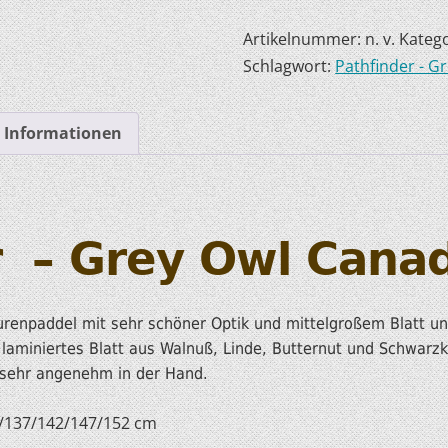
HOBIE KAJAKS
Artikelnummer:
n. v.
Katego
Schlagwort:
Pathfinder - G
ELEKTROMOTORE
e Informationen
r
– Grey Owl Cana
urenpaddel mit sehr schöner Optik und mittelgroßem Blatt u
 laminiertes Blatt aus Walnuß, Linde, Butternut und Schwarzki
 sehr angenehm in der Hand.
2/137/142/147/152 cm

———

**Task details**
Among the entries above, how many lines hold the string "sehr"? Answer with the bare number.

**Output of the exercise**
2